# Detect voltage over input cable

Hello forum,

I'm quite new when it comes to electronics and stuff, thats why I try my question here.

We have an electric door opener which is being triggered from a door phone system. Unfortunately this system doesn't notify the person at the door whether the door is unlocked or not.

I had the great idea to put a RFID module outside the door so the door can also be opened with key tags. So, why not making use of the Arduino (while it's there) to also attach some kind of buzzer.

This is basically what I want;
One there comes voltage over the cable which goes to the door opener (which is 12V) I want Arduino to trigger anything, like being able to turn on a LED, make a sound, things like that.
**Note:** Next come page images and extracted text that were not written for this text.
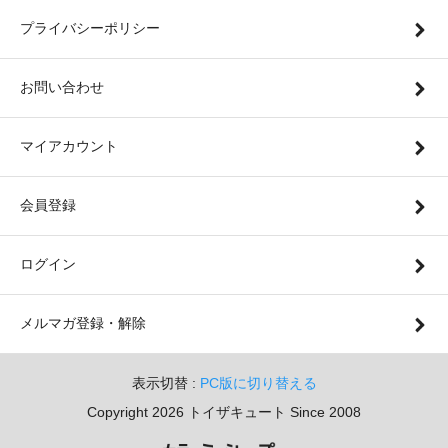
プライバシーポリシー
お問い合わせ
マイアカウント
会員登録
ログイン
メルマガ登録・解除
表示切替 :
PC版に切り替える
Copyright 2026 トイザキュート Since 2008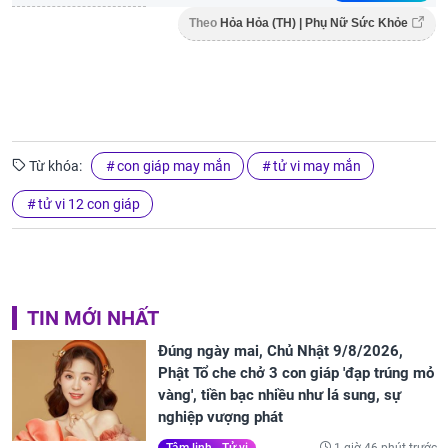
Theo
Hỏa Hỏa (TH) | Phụ Nữ Sức Khỏe
Từ khóa:
con giáp may mắn
tử vi may mắn
tử vi 12 con giáp
TIN MỚI NHẤT
Đúng ngày mai, Chủ Nhật 9/8/2026,
Phật Tổ che chở 3 con giáp 'đạp trúng mỏ
vàng', tiền bạc nhiều như lá sung, sự
nghiệp vượng phát
1 giờ 46 phút trước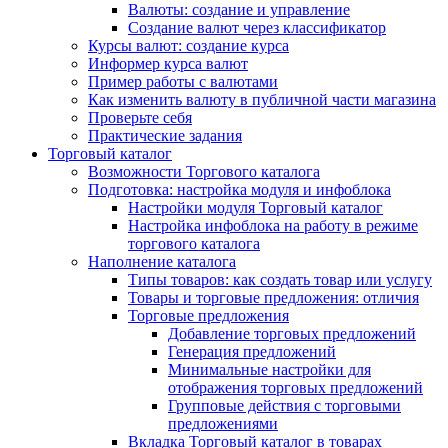
Валюты: создание и управление
Создание валют через классификатор
Курсы валют: создание курса
Информер курса валют
Пример работы с валютами
Как изменить валюту в публичной части магазина
Проверьте себя
Практические задания
Торговый каталог
Возможности Торгового каталога
Подготовка: настройка модуля и инфоблока
Настройки модуля Торговый каталог
Настройка инфоблока на работу в режиме
торгового каталога
Наполнение каталога
Типы товаров: как создать товар или услугу
Товары и торговые предложения: отличия
Торговые предложения
Добавление торговых предложений
Генерация предложений
Минимальные настройки для
отображения торговых предложений
Групповые действия с торговыми
предложениями
Вкладка Торговый каталог в товарах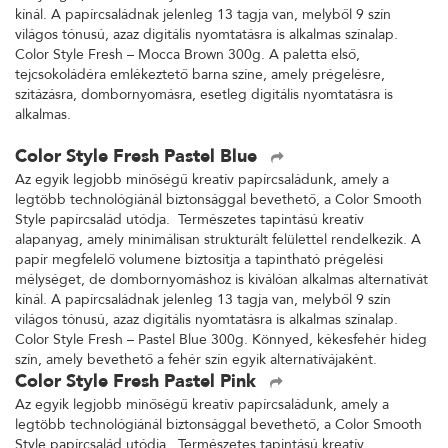
kínál. A papírcsaládnak jelenleg 13 tagja van, melyből 9 szín
világos tónusú, azaz digitális nyomtatásra is alkalmas színalap.
Color Style Fresh – Mocca Brown 300g. A paletta első,
tejcsokoládéra emlékeztető barna színe, amely prégelésre,
szitázásra, dombornyomásra, esetleg digitális nyomtatásra is
alkalmas.
Color Style Fresh Pastel Blue
Az egyik legjobb minőségű kreatív papírcsaládunk, amely a
legtöbb technológiánál biztonsággal bevethető, a Color Smooth
Style papírcsalád utódja. Természetes tapintású kreatív
alapanyag, amely minimálisan strukturált felülettel rendelkezik. A
papír megfelelő volumene biztosítja a tapintható prégelési
mélységet, de dombornyomáshoz is kiválóan alkalmas alternatívát
kínál. A papírcsaládnak jelenleg 13 tagja van, melyből 9 szín
világos tónusú, azaz digitális nyomtatásra is alkalmas színalap.
Color Style Fresh – Pastel Blue 300g. Könnyed, kékesfehér hideg
szín, amely bevethető a fehér szín egyik alternatívájaként.
Color Style Fresh Pastel Pink
Az egyik legjobb minőségű kreatív papírcsaládunk, amely a
legtöbb technológiánál biztonsággal bevethető, a Color Smooth
Style papírcsalád utódja. Természetes tapintású kreatív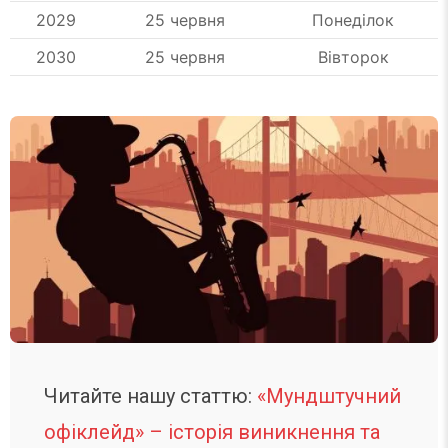
2029
25 червня
Понеділок
2030
25 червня
Вівторок
Читайте нашу статтю:
«Мундштучний
офіклейд» – історія виникнення та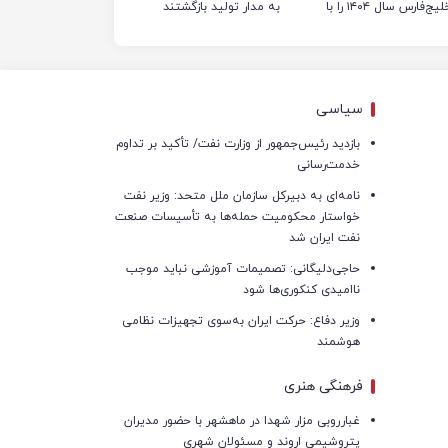
خلیج‌فارس سال ۱۴۰۴ را با
به مدار تولید بازگشتند
کوردهای جدید به پایان
ساند
سیاسی
بازدید رئیس‌جمهور از وزارت نفت/ تأکید بر تداوم
خدمت‌رسانی
نامه‌ای به دبیرکل سازمان ملل متحد: وزیر نفت
خواستار محکومیت حمله‌ها به تأسیسات صنعت
نفت ایران شد
حاجی‌دلیگانی: تصمیمات آموزشی نباید موجب
ناامیدی کنکوری‌ها شود
وزیر دفاع: حرکت ایران به‌سوی تجهیزات نظامی
هوشمند
فرهنگی هنری
غبارروبی مزار شهدا در ماهشهر با حضور مدیران
پتروشیمی اروند و مسئولان شهری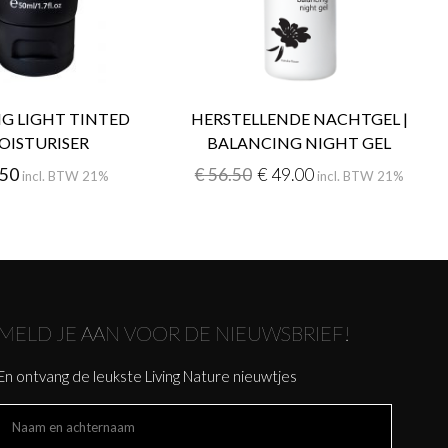
G LIGHT TINTED
HERSTELLENDE NACHTGEL |
OISTURISER
BALANCING NIGHT GEL
.50
€
56.50
€
49.00
incl. BTW 21%
incl. BTW 21%
MELD JE AAN VOOR DE NIEUWSBRIEF!
En ontvang de leukste Living Nature nieuwtjes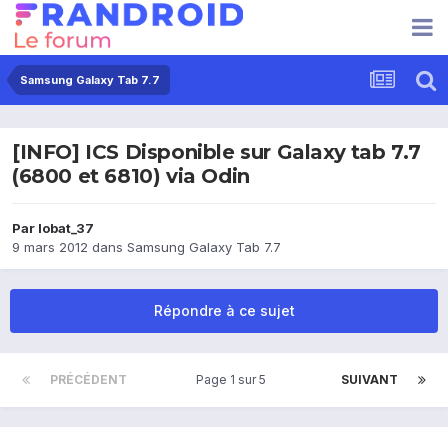
Samsung Galaxy Tab 7.7
[INFO] ICS Disponible sur Galaxy tab 7.7
(6800 et 6810) via Odin
Par
lobat_37
9 mars 2012
dans
Samsung Galaxy Tab 7.7
Répondre à ce sujet
PRÉCÉDENT
Page 1 sur 5
SUIVANT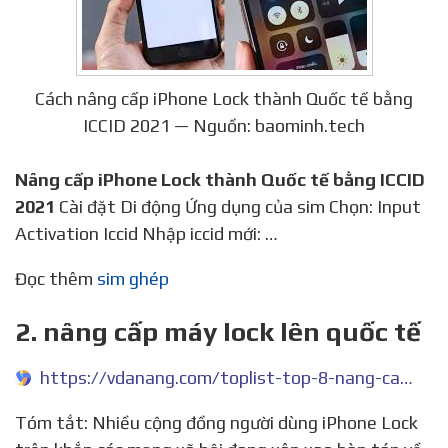
Cách nâng cấp iPhone Lock thành Quốc tế bằng
ICCID 2021 — Nguồn: baominh.tech
Nâng cấp iPhone Lock thành Quốc tế bằng ICCID
2021
Cài đặt Di động Ứng dụng của sim Chọn: Input
Activation Iccid Nhập iccid mới: …
Đọc thêm
sim ghép
2. nâng cấp máy lock lên quốc tế
https://vdanang.com/toplist-top-8-nang-cap-may-lock-len-quoc-te
Tóm tắt: Nhiều cộng đồng người dùng iPhone Lock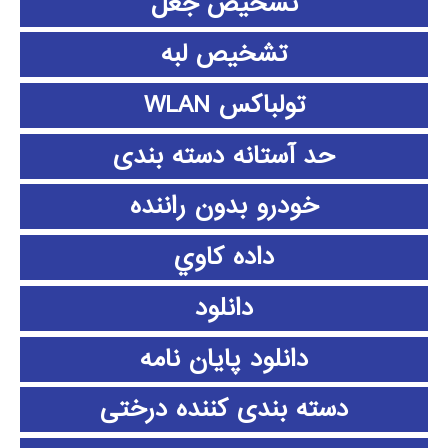
تشخیص جعل
تشخیص لبه
تولباکس WLAN
حد آستانه دسته بندی
خودرو بدون راننده
داده كاوي
دانلود
دانلود پايان نامه
دسته بندی کننده درختی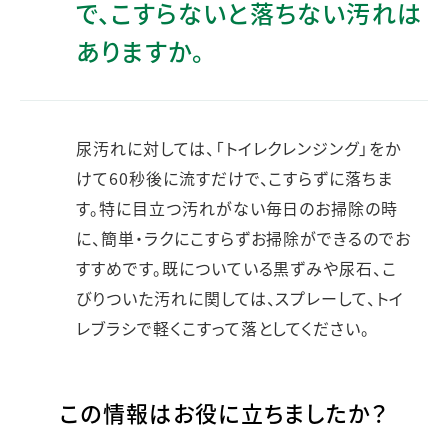
で、こすらないと落ちない汚れは
ありますか。
尿汚れに対しては、「トイレクレンジング」をか
けて60秒後に流すだけで、こすらずに落ちま
す。特に目立つ汚れがない毎日のお掃除の時
に、簡単・ラクにこすらずお掃除ができるのでお
すすめです。既についている黒ずみや尿石、こ
びりついた汚れに関しては、スプレーして、トイ
レブラシで軽くこすって落としてください。
この情報はお役に立ちましたか？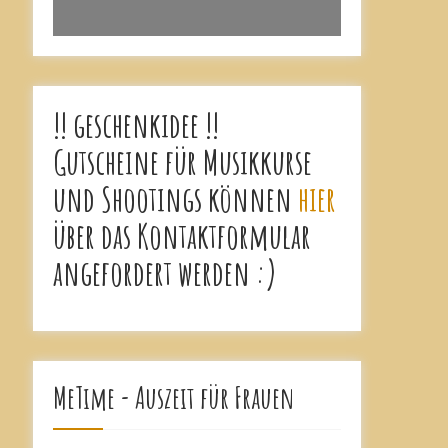
!! geschenkidee !!
Gutscheine für Musikkurse
und Shootings können
hier
über das Kontaktformular
angefordert werden :)
MeTime - Auszeit für Frauen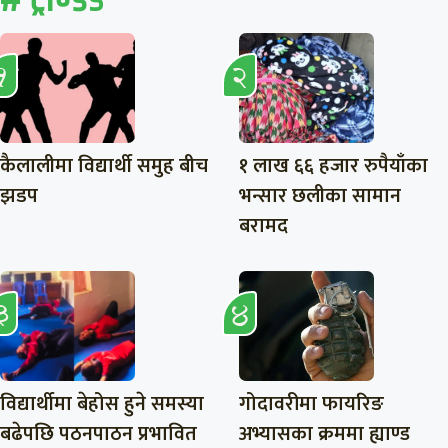
कैलालीमा विद्यार्थी समुह बीच
१ लाख ६६ हजार रुपैयाँका
झडप
भन्सार छलीका सामान
बरामद
विद्यार्थीमा बेहोस हुने समस्या
गोदावरीमा फायरिङ
बढेपछि पठनपाठन प्रभावित
अभ्यासका क्रममा ह्याण्ड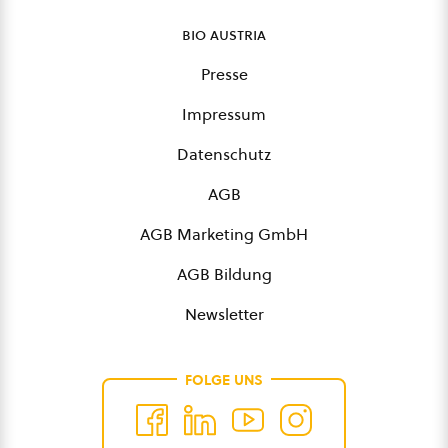
bio austria
Presse
Impressum
Datenschutz
AGB
AGB Marketing GmbH
AGB Bildung
Newsletter
FOLGE UNS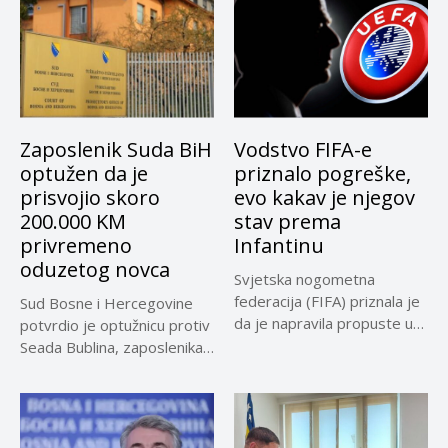
Zaposlenik Suda BiH
Vodstvo FIFA-e
optužen da je
priznalo pogreške,
prisvojio skoro
evo kakav je njegov
200.000 KM
stav prema
privremeno
Infantinu
oduzetog novca
Svjetska nogometna
federacija (FIFA) priznala je
Sud Bosne i Hercegovine
da je napravila propuste u
potvrdio je optužnicu protiv
vezi...
Seada Bublina, zaposlenika
Suda...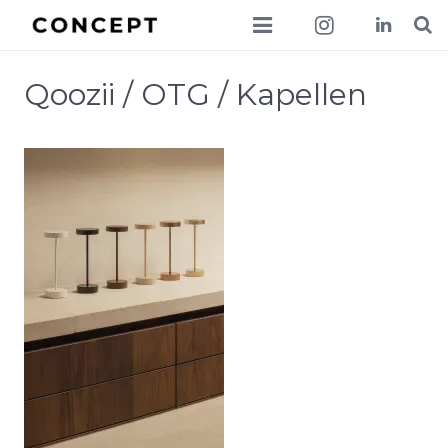
collections
Qoozii / OTG / Kapellen
lookbook
news
about
contact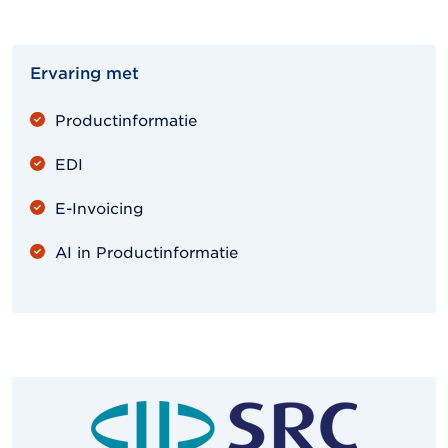
Ervaring met
Productinformatie
EDI
E-Invoicing
AI in Productinformatie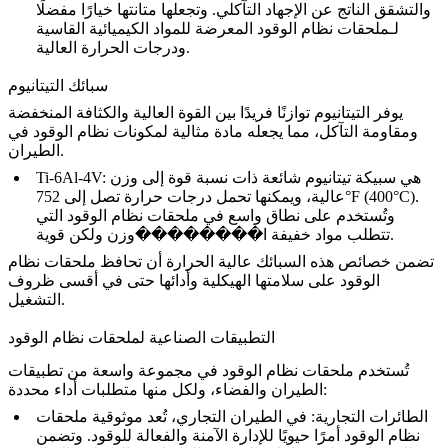
والتشقق الناتج عن الإجهاد التآكلي. وتجعلها متانتها خيارًا مفضلًا
لـ
ملحقات نظام الوقود
المعرضة للمواد الكيميائية القاسية
ودرجات الحرارة العالية.
سبائك التيتانيوم
يوفر
التيتانيوم
توازنًا فريدًا بين القوة العالية والكثافة المنخفضة
ومقاومة التآكل، مما يجعله مادة مثالية لمكونات نظام الوقود في
الطيران.
: هي
سبيكة تيتانيوم
شائعة ذات نسبة قوة إلى وزن
Ti-6Al-4V
عالية، ويمكنها تحمل درجات حرارة تصل إلى 752°F (400°C).
وتُستخدم على نطاق واسع في ملحقات نظام الوقود التي
تتطلب مواد خفيفة ا��������وزن ولكن قوية.
تضمن خصائص هذه السبائك عالية الحرارة أن تحافظ ملحقات نظام
الوقود على سلامتها الهيكلية وأدائها حتى في أقسى ظروف
التشغيل.
التطبيقات الصناعية لملحقات نظام الوقود
تُستخدم
ملحقات نظام الوقود
في مجموعة واسعة من تطبيقات
الطيران والفضاء، ولكل منها متطلبات أداء محددة:
الطائرات التجارية
: في
الطيران التجاري
، تُعد موثوقية ملحقات
نظام الوقود أمرًا حيويًا للإدارة الآمنة والفعالة للوقود. وتضمن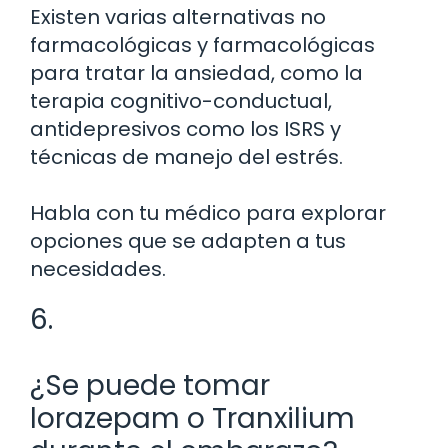
Existen varias alternativas no
farmacológicas y farmacológicas
para tratar la ansiedad, como la
terapia cognitivo-conductual,
antidepresivos como los ISRS y
técnicas de manejo del estrés.
Habla con tu médico para explorar
opciones que se adapten a tus
necesidades.
6.
¿Se puede tomar
lorazepam o Tranxilium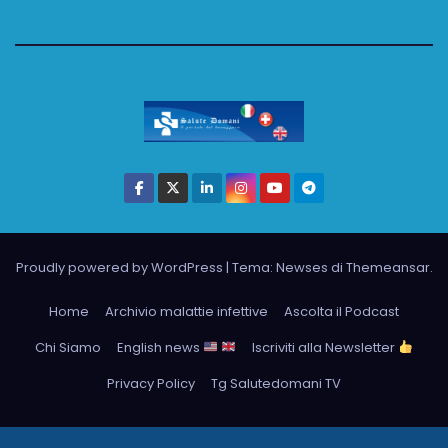
Proudly powered by WordPress
|
Tema: Newses di
Themeansar
.
Home
Archivio malattie infettive
Ascolta il Podcast
Chi Siamo
English news
Iscriviti alla Newsletter
Privacy Policy
Tg Salutedomani TV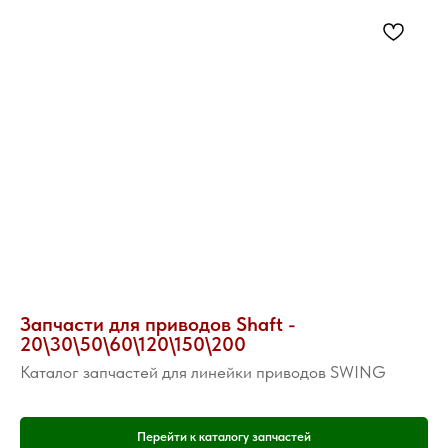
Запчасти для приводов Shaft -
20\30\50\60\120\150\200
Каталог запчастей для линейки приводов SWING
Перейти к каталогу запчастей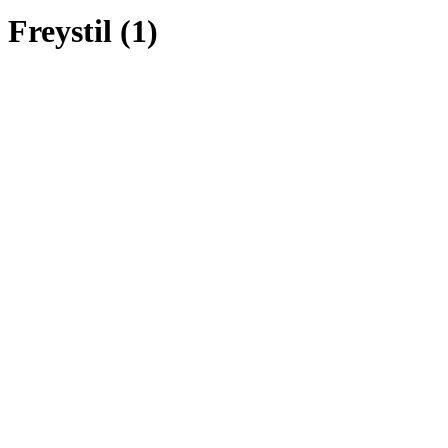
Freystil (1)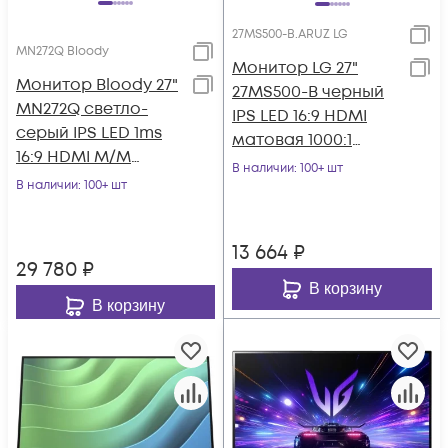
27MS500-B.ARUZ LG
MN272Q Bloody
Монитор LG 27"
Монитор Bloody 27"
27MS500-B черный
MN272Q светло-
IPS LED 16:9 HDMI
серый IPS LED 1ms
матовая 1000:1
16:9 HDMI M/M
250cd 178гр/178гр
В наличии
: 100+ шт
матовая HAS 400cd
В наличии
: 100+ шт
1920x1080 100Hz F
178гр/178гр 2560x
13 664
₽
29 780
₽
В корзину
В корзину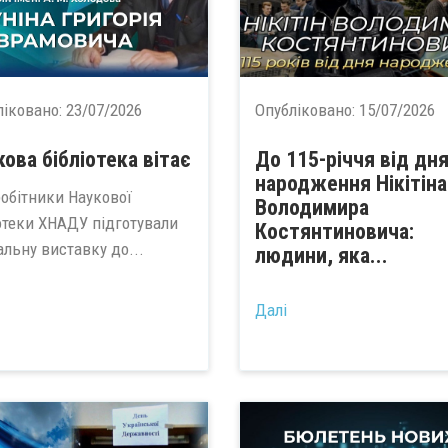
ліковано:
23/07/2026
Опубліковано:
15/07/2026
кова бібліотека вітає
До 115-річчя від дн
народження Нікітіна
робітники Наукової
Володимира
іотеки ХНАДУ підготували
Костянтиновича:
альну виставку до...
людини, яка...
Далі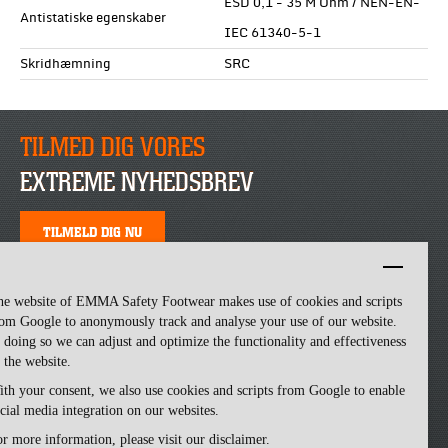
ESD 0,1 - 35 M Ohm / NEN-EN-
Antistatiske egenskaber
IEC 61340-5-1
Skridhæmning
SRC
TILMED DIG VORES
EXTREME NYHEDSBREV
TILMELD DIG NU
he website of EMMA Safety Footwear makes use of cookies and scripts
om Google to anonymously track and analyse your use of our website.
 doing so we can adjust and optimize the functionality and effectiveness
 the website.
th your consent, we also use cookies and scripts from Google to enable
cial media integration on our websites.
Emma Safety Footwear -
made by ivengi
r more information, please visit our disclaimer.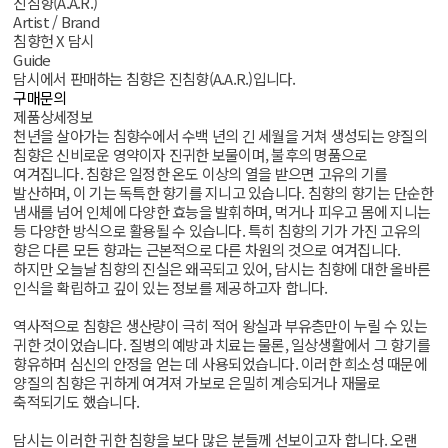
진침향(A.A.R.)
Artist / Brand
침향헌 X 담시
Guide
담시에서 판매하는 침향은 진침향(A.A.R.)입니다.
구매문의
제품상세정보
천년을 살아가는 침향수에서 수백 년의 긴 세월을 거쳐 생성되는 양질의
침향은 신비로운 영약이자 진귀한 보물이며, 불후의 명품으로
여겨집니다. 침향은 일정한 온도 이상의 열을 받으면 고유의 기를
발산하며, 이 기는 독특한 향기를 지니고 있습니다. 침향의 향기는 단순한
냄새를 넘어 인체에 다양한 효능을 발휘하며, 먹거나 피우고 몸에 지니는
등 다양한 방식으로 활용될 수 있습니다. 특히 침향의 기가 가진 고유의
향은 다른 모든 향과는 근본적으로 다른 차원의 것으로 여겨집니다.
하지만 오늘날 침향의 진실은 왜곡되고 있어, 담시는 침향에 대한 올바른
인식을 확립하고 깊이 있는 정보를 제공하고자 합니다.
역사적으로 침향은 생산량이 극히 적어 왕실과 부유층만이 누릴 수 있는
귀한 것이었습니다. 질병의 예방과 치료는 물론, 일상생활에서 그 향기를
향유하며 심신의 안정을 얻는 데 사용되었습니다. 이러한 희소성 때문에
양질의 침향은 귀하게 여겨져 가보로 은밀히 계승되거나 재물로
축적되기도 했습니다.
담시는 이러한 귀한 침향을 보다 많은 분들께 선보이고자 합니다. 오랜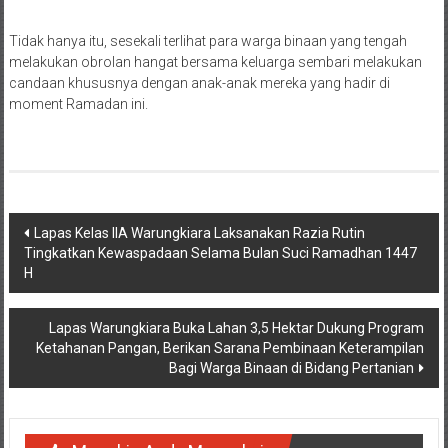
Tidak hanya itu, sesekali terlihat para warga binaan yang tengah
melakukan obrolan hangat bersama keluarga sembari melakukan
candaan khususnya dengan anak-anak mereka yang hadir di
moment Ramadan ini.
Navigasi
Lapas Kelas IIA Warungkiara Laksanakan Razia Rutin
Tingkatkan Kewaspadaan Selama Bulan Suci Ramadhan 1447
pos
H
Lapas Warungkiara Buka Lahan 3,5 Hektar Dukung Program
Ketahanan Pangan, Berikan Sarana Pembinaan Keterampilan
Bagi Warga Binaan di Bidang Pertanian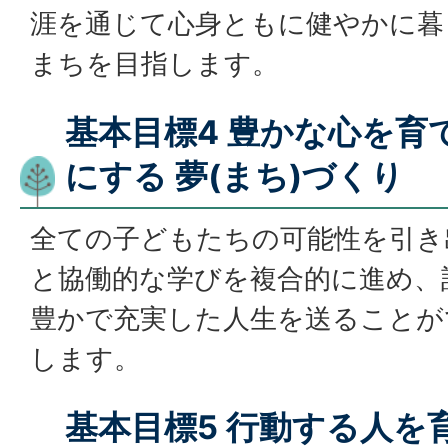
涯を通じて心身ともに健やかに暮
まちを目指します。
基本目標4 豊かな心を育
にする 夢(まち)づくり
全ての子どもたちの可能性を引き
と協働的な学びを複合的に進め、
豊かで充実した人生を送ることが
します。
基本目標5 行動する人を育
Is there a way to detect voltage from the input and have a variable inside Arduino such as "doorUnlocked = true/false"?

Yes. You make a potential divider with two resistor's to drop the voltage to no more than 5V. Then you put that into one of the digital inputs and read a high to low with the digital read function. You can put the result into a variable to control switching of other things.

Grumpy_Mike:
Yes. You make a potential divider with two resistor's to drop the voltage to no more than 5V. Then you put that into one of the digital inputs and read a high to low with the digital read function. You can put the result into a variable to control switching of other things.

Thanks Mike, you're always a good help here on the Arduino forums. Never thought it would be this easy, works like a charm

For now I've added 2 times a 1K Ohm resitor, inbetween those resitors I have my cable connecting to A0. The output is always 5 (copied the voltage calculator from Arduino tutorials) so that seems to be good. Is it a wise idea to add higher resitors or should the 1K ones be enough?

One there comes voltage over the cable which goes to the door opener (which is 12V)

If you have 12V then two 1K resistors will only cut this down to 6V. The fact you see 5V is that it is connected to an arduino pin and the protection diodes are kicking in. This is not a good idea.

If you are using an analogue input then you should use a higher resistor from the input to the 12V. A 1K4 resistor will do, or higher.

Grumpy_Mike:

One there comes voltage over the cable which goes to the door opener (which is 12V)

If you have 12V then two 1K resistors will only cut this down to 6V. The fact you see 5V is that it is connected to an arduino pin and the protection diodes are kicking in. This is not a good idea.

If you are using an analogue input then you should use a higher resistor from the input to the 12V. A 1K4 resistor will do, or higher.

When I use a 10K resistor I still get a 5.0v value in my console. Is this correct?

Sounds like it is not, a 1K pulling down to ground and a 10K to 12V should give you 1V at the arduino input.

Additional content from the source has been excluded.